══ DATA SUPPLIED ══
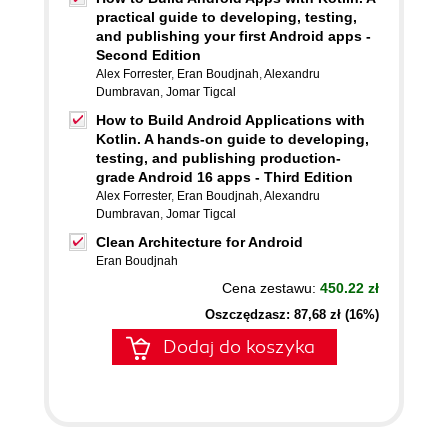
practical guide to developing, testing,
and publishing your first Android apps -
Second Edition
Alex Forrester
,
Eran Boudjnah
,
Alexandru
Dumbravan
,
Jomar Tigcal
How to Build Android Applications with
Kotlin. A hands-on guide to developing,
testing, and publishing production-
grade Android 16 apps - Third Edition
Alex Forrester
,
Eran Boudjnah
,
Alexandru
Dumbravan
,
Jomar Tigcal
Clean Architecture for Android
Eran Boudjnah
Cena zestawu:
450.22 zł
Oszczędzasz: 87,68 zł (16%)
Dodaj do koszyka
═══
[EXERCISE DESCRIPTION]: With "Edition" as the search string, filter the records and return each line that has it.

[RESPONSE TO THE TASK]:
Second Edition
grade Android 16 apps - Third Edition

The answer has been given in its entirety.